What's the difference between failover and disaster recovery?
Failover: When one machine fails, another machine (usually in the same location) takes over and resumes service
Disaster recovery: When Godzilla destroys your data center, you do have alternative locations to keep providing your service and protocols/means for the other location to know how to keep delivering the service
Depending on the particular needs of each service, disaster recovery might just be a backup tape in a safe in a different location. In other words, it's just having a defined protocol to recover from disaster. Likewise, failover might just be having a spare backup machine which makes you go to the data center for it to take over the place of the failed one, that is, having a defined protocol about what to do in case of machine failure.

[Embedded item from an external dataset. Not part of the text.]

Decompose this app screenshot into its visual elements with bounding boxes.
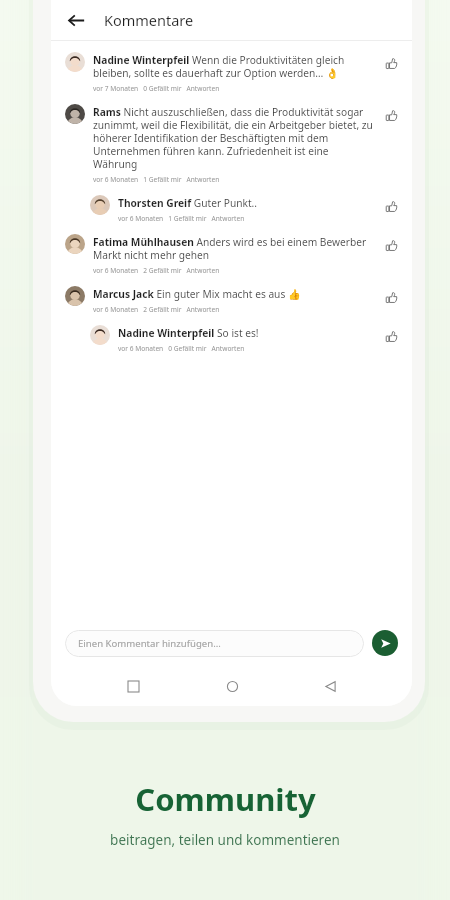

Summing up, failover answers the question 'what do I do in case a single machine fails?', disaster recovery answers 'what do I do in case a disaster happens (fire, floods, war, ISP goes bankrupt, whatever)?'
Failover is more linked to backup procedure.
The main difference between the two, from the end client's point of view is the downtime.
- Failover is expected to have a low downtime (1 2 hours top)
- DR can have anything between 6 hours to a day or two.
The other difference is the nature of environments available after a failover or a DR.
- Failover means the end clients see nothing and can continue his activity (development or production management)
- DR should mean only production environment is back up. All development environments are down, or seriously degraded.
Since a disaster (like 9/11) can completely destroy a datacenter, does it mean that DR is the processes of rebuilding everything for that datacenter?